If replication is successfully running, then you should find that the
last applied SYNC will be increasing.

It looks as though the last replicated SYNC is 5000002086, which is
suggestive that some changes are getting applied.

I'd suggest looking at the logs generated by the slon process that is
managing node #2.

You might need to bump the logging level up to DEBUG1; that generates
pretty useful output for figuring out what's going on.  That's done by
having slon run with "-d 2" or having log_level set to 2 in the config
file (if that's how you're configuring slon)

There is a section in the documentation on this; see particularly 5.5.6.6
http://slony.info/documentation/2.2/loganalysis.html

Interesting bits of what you should expect to see (particularly with -d 2)

DEBUG1: remoteWorkerThread_%d: SYNC %d processing

This indicates the start of processing of a SYNC

DEBUG2: remoteWorkerThread_%d: syncing set %d with %d table(s) from provider %d

This is declaring the plans for a SYNC: we have a set with some tables
to process.

DEBUG2: remoteWorkerThread_%d: SYNC %d done in %.3f seconds

This indicates the successful completion of a SYNC. Hurray!

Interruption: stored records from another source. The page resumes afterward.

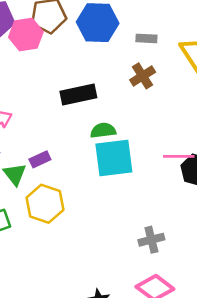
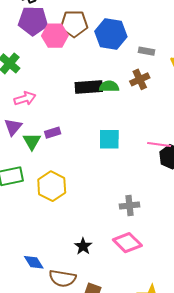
green semicircle: (103, 130) -> (109, 86), moved
cyan square: (114, 158) -> (109, 139), size x0.7
yellow hexagon: (45, 204) -> (52, 186), moved

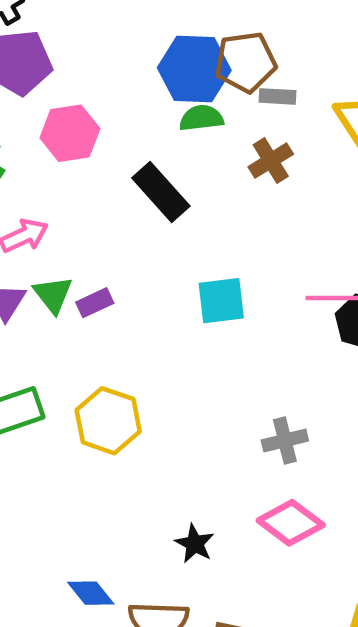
brown pentagon: (74, 24) -> (246, 62), moved
pink hexagon: (55, 36) -> (70, 133), moved
green semicircle: (109, 86) -> (201, 118), moved
black rectangle: (89, 87) -> (161, 192), turned 60
green triangle: (32, 141) -> (53, 294), moved

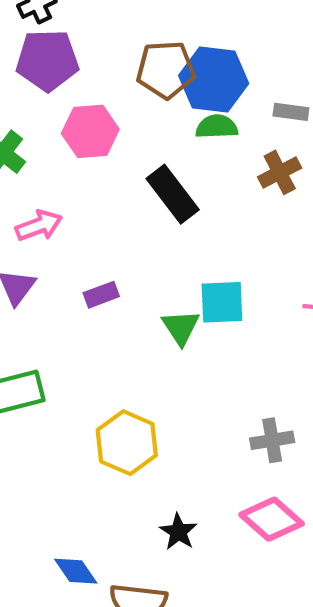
brown pentagon: (246, 62) -> (166, 70), moved
green triangle: (53, 294) -> (181, 327), moved
yellow hexagon: (108, 421) -> (127, 443), moved

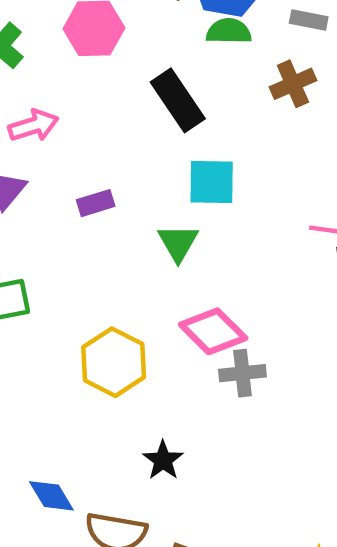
cyan square: (222, 302) -> (212, 182), moved
gray cross: (272, 440) -> (242, 373), moved
pink diamond: (272, 519) -> (213, 331), moved

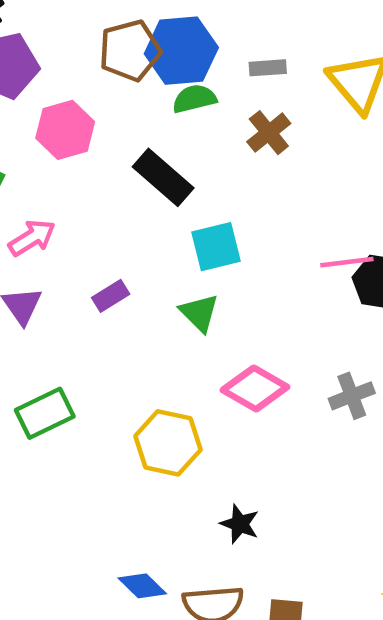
gray cross: (242, 373) -> (352, 396), moved

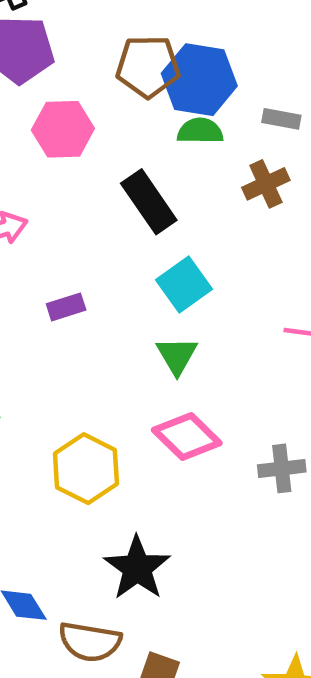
cyan square: (216, 247) -> (184, 284), turned -36
green triangle: (199, 313) -> (177, 356), moved
black star: (240, 524) -> (137, 568), size x1.6

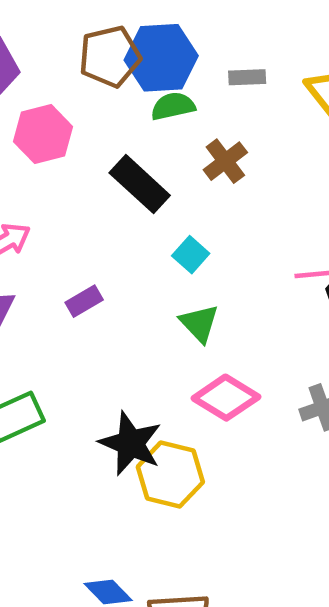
brown cross: (266, 184) -> (225, 161), moved
cyan square: (184, 284) -> (191, 255), size x0.7
yellow hexagon: (86, 469) -> (170, 474), moved
black star: (137, 568) -> (131, 443), moved

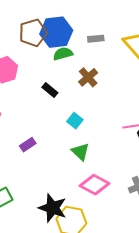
black rectangle: (140, 184) -> (50, 90), size x0.6

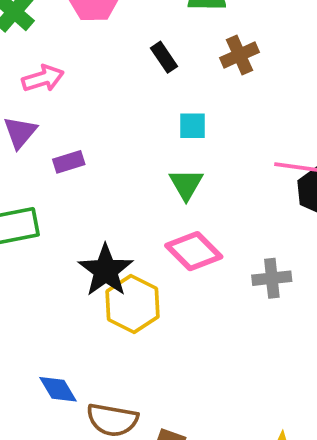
cyan square: (75, 121) -> (193, 126), turned 35
purple rectangle: (28, 145) -> (69, 162), moved

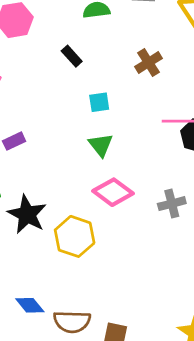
brown cross: (240, 55) -> (148, 63), moved
black star: (106, 270) -> (27, 214), moved

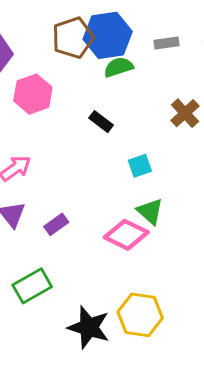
pink diamond: (113, 192) -> (126, 235), moved
black star: (27, 214) -> (89, 327), moved

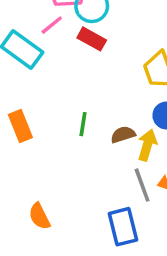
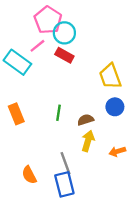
yellow arrow: (147, 145) -> (88, 141), moved
gray line: (142, 185) -> (66, 163), moved
blue rectangle: (123, 227) -> (64, 184), moved

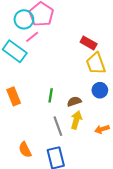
cyan circle: (64, 33) -> (24, 19), moved
red rectangle: (64, 55) -> (89, 43), moved
gray line: (66, 163) -> (58, 126), moved

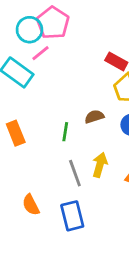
brown semicircle: (74, 101) -> (94, 117), moved

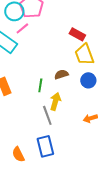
yellow arrow: (100, 165) -> (55, 101), moved
orange semicircle: (31, 205) -> (18, 154), moved

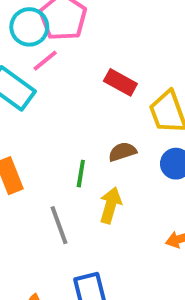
red rectangle: (77, 34) -> (120, 82), moved
gray line: (47, 115) -> (59, 225), moved

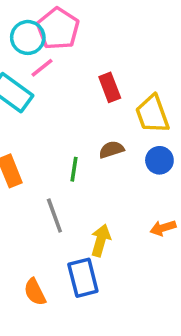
red rectangle: (120, 82) -> (110, 87), turned 40
yellow arrow: (111, 205) -> (101, 240), moved

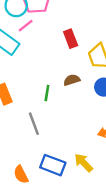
yellow arrow: (101, 240) -> (84, 163), moved, turned -60
blue rectangle: (83, 278) -> (53, 165), turned -55

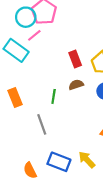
red rectangle: (71, 39) -> (75, 59), moved

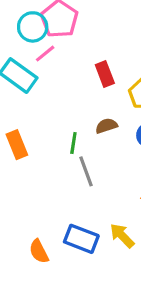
red rectangle: (75, 59) -> (105, 74), moved
gray line: (42, 124) -> (86, 171), moved

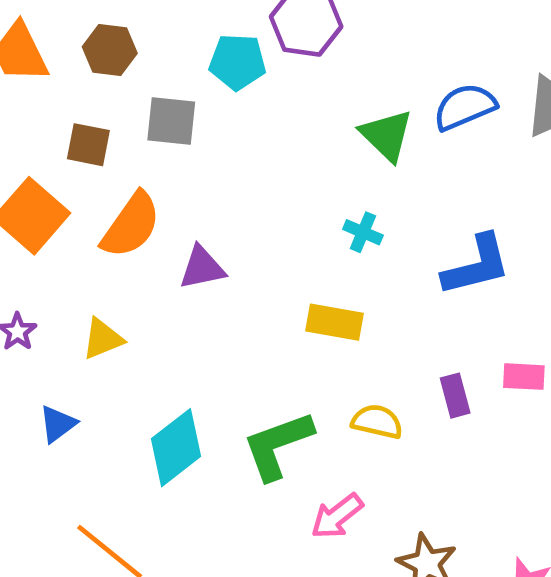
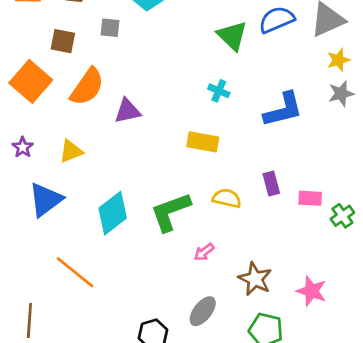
gray square: (171, 121) -> (110, 28), size x0.7
pink rectangle: (524, 377) -> (310, 198), moved
blue triangle: (58, 424) -> (46, 200), size x1.6
pink arrow: (337, 516) -> (204, 252), size x0.7

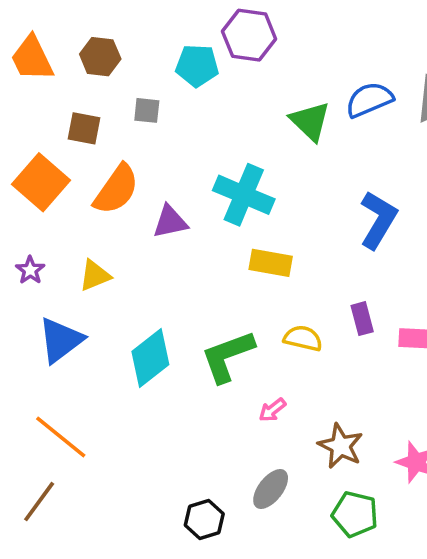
cyan cross: (219, 91) -> (244, 195), moved, size x2.0
blue L-shape: (283, 110) -> (378, 220), turned -45
orange line: (75, 272) -> (61, 437), moved
brown line: (29, 321) -> (39, 502), turned 32

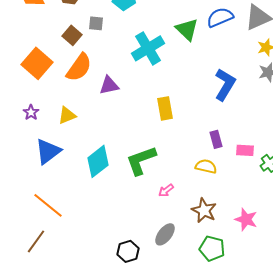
brown square: (84, 128) -> (72, 35), moved, turned 30
cyan cross: (244, 195) -> (148, 48), moved, turned 36
yellow rectangle: (271, 263) -> (165, 108), turned 70
yellow semicircle: (303, 338) -> (206, 166), moved

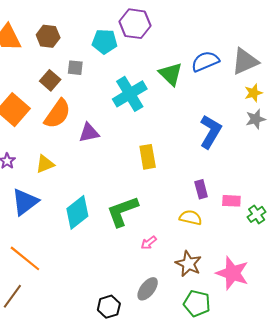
pink star: (246, 219) -> (232, 273), size x1.4

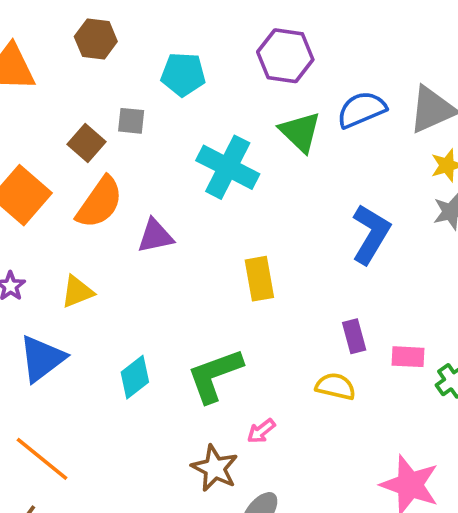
purple hexagon: (135, 24) -> (285, 56), moved
brown hexagon: (48, 36) -> (96, 39), moved
cyan cross: (130, 94) -> (228, 167), turned -32
cyan diamond: (77, 212) -> (135, 377), size x0.7
brown star: (188, 264) -> (215, 468), moved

DEBUG1: remoteWorkerThread_%d_d:%.3f seconds delay for first row

This indicates how long it took to get the first row from the LOG
cursor that pulls in data from the sl_log tables.

DEBUG2: remoteWorkerThread_%d_d:%.3f seconds until close cursor

This indicates how long it took to complete reading data from the LOG
cursor that pulls in data from the sl_log tables.

DEBUG2: remoteWorkerThread_%d_d: inserts=%d updates=%d deletes=%d

This reports how much activity was recorded in the current SYNC set.

Those are the things you should be hoping to see processing, and if
replication is well behind, slon should often be processing several
SYNCs in one group.

If you are encountering ERROR messages, they should be pretty
suggestive that something terrible is happening to prevent SYNCs from
completing.

-- 
When confronted by a difficult problem, solve it by reducing it to the
question, "How would the Lone Ranger handle this?"